American composer Earl Kim, who died from lung cancer in 1998, is certainly a figure in contemporary music one wants to like, and for that reason alone the volume devoted to Kim in the Naxos American Classics series, Earl Kim: Violin Concerto, is automatically welcome. Once the disc goes into the machine, however, listeners hear the characteristic leaping figures in the opening of Kim's Violin Concerto, which one immediately associates with mid-century serialism. One might think, "Here we go again," and then Kim surprises listeners with an outburst of minimalist gestures à la
Terry Riley. Following this is some strongly cinematic music and an odd succession of other ideas, none of which seems to coalesce into a complete statement.
Kim's Violin Concerto does have some moments of sweetness and is a good showcase for a violinist of talent;
Cecylia Arzewski, erstwhile concertmaster of the
Atlanta Symphony Orchestra, does a fine job of making the most of the violin part.
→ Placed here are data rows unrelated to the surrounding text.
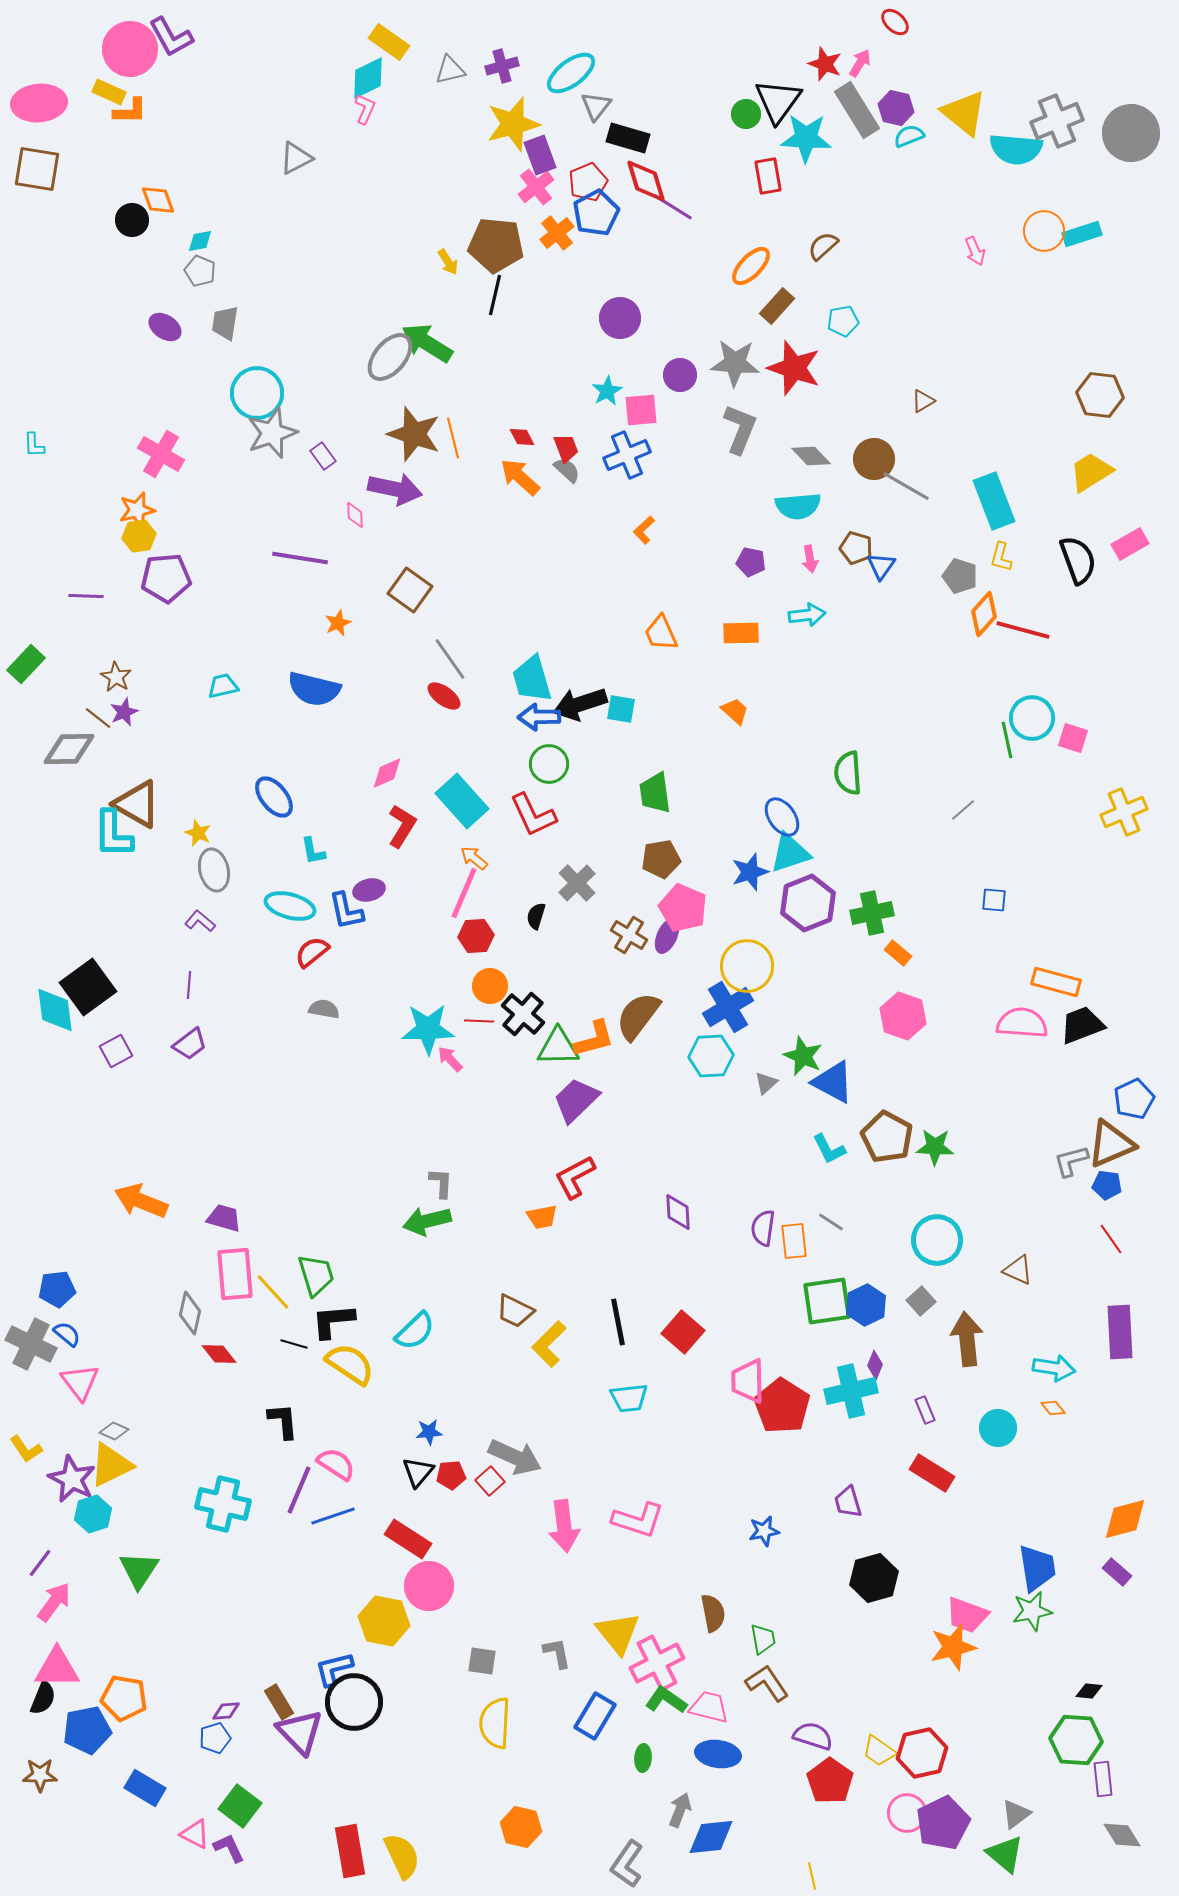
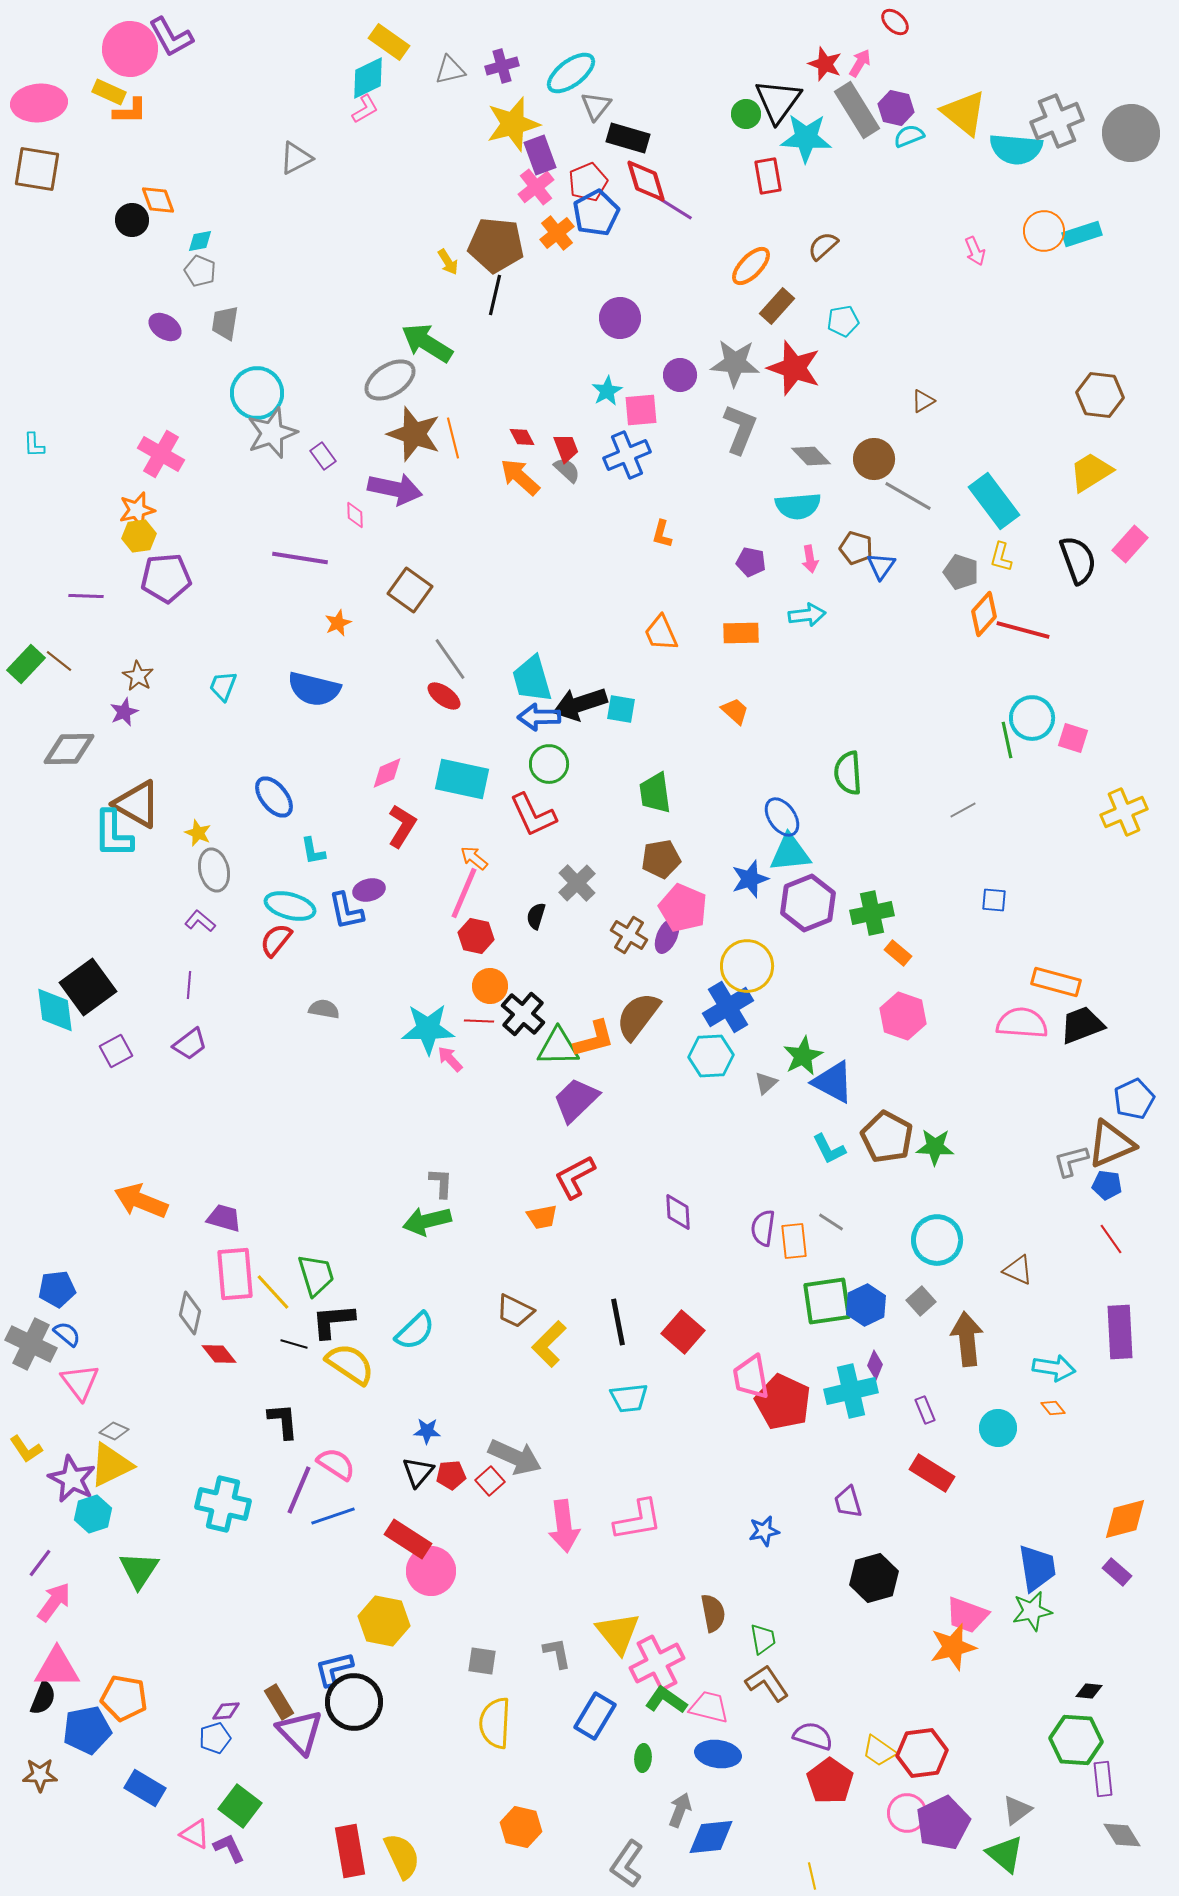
pink L-shape at (365, 109): rotated 36 degrees clockwise
gray ellipse at (390, 357): moved 23 px down; rotated 18 degrees clockwise
gray line at (906, 486): moved 2 px right, 10 px down
cyan rectangle at (994, 501): rotated 16 degrees counterclockwise
orange L-shape at (644, 530): moved 18 px right, 4 px down; rotated 32 degrees counterclockwise
pink rectangle at (1130, 544): rotated 18 degrees counterclockwise
gray pentagon at (960, 576): moved 1 px right, 4 px up
brown star at (116, 677): moved 22 px right, 1 px up
cyan trapezoid at (223, 686): rotated 56 degrees counterclockwise
brown line at (98, 718): moved 39 px left, 57 px up
cyan rectangle at (462, 801): moved 22 px up; rotated 36 degrees counterclockwise
gray line at (963, 810): rotated 12 degrees clockwise
cyan triangle at (790, 853): rotated 12 degrees clockwise
blue star at (750, 872): moved 7 px down
red hexagon at (476, 936): rotated 16 degrees clockwise
red semicircle at (312, 952): moved 36 px left, 12 px up; rotated 12 degrees counterclockwise
green star at (803, 1056): rotated 21 degrees clockwise
pink trapezoid at (748, 1381): moved 3 px right, 4 px up; rotated 9 degrees counterclockwise
red pentagon at (782, 1406): moved 1 px right, 4 px up; rotated 8 degrees counterclockwise
blue star at (429, 1432): moved 2 px left, 1 px up; rotated 8 degrees clockwise
pink L-shape at (638, 1520): rotated 28 degrees counterclockwise
pink circle at (429, 1586): moved 2 px right, 15 px up
red hexagon at (922, 1753): rotated 6 degrees clockwise
gray triangle at (1016, 1814): moved 1 px right, 4 px up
Conductor
Scott Yoo and the
RTÉ National Symphony Orchestra contribute a decent blend in support of
Arzewski. However, Kim's organization of this Violin Concerto into two parts containing eight sections presents the music in a fragmentary and unsatisfying formal scheme.
There is no discernable quality that separates Kim's concerted piece for piano and orchestra from 1959, Dialogues, from anything else produced in a dry, academic, serial style and dating from that year. Kim's musical setting, with narration in English, of
Rainer Maria Rilke's famous war poem "Cornet," features his most cinematic writing, as he grafts predictable dramatic turns in the orchestra onto
Rilke's lines of verse. The effect with the narration, though, is rather "corny," pardon the pun. Kim was a professional and highly skilled musician who, nonetheless, swam in the currents of his time. While it is likely that a composer of Kim's gifts produced in his long career something of lasting value along the line, it is not found on Earl Kim: Violin Concerto.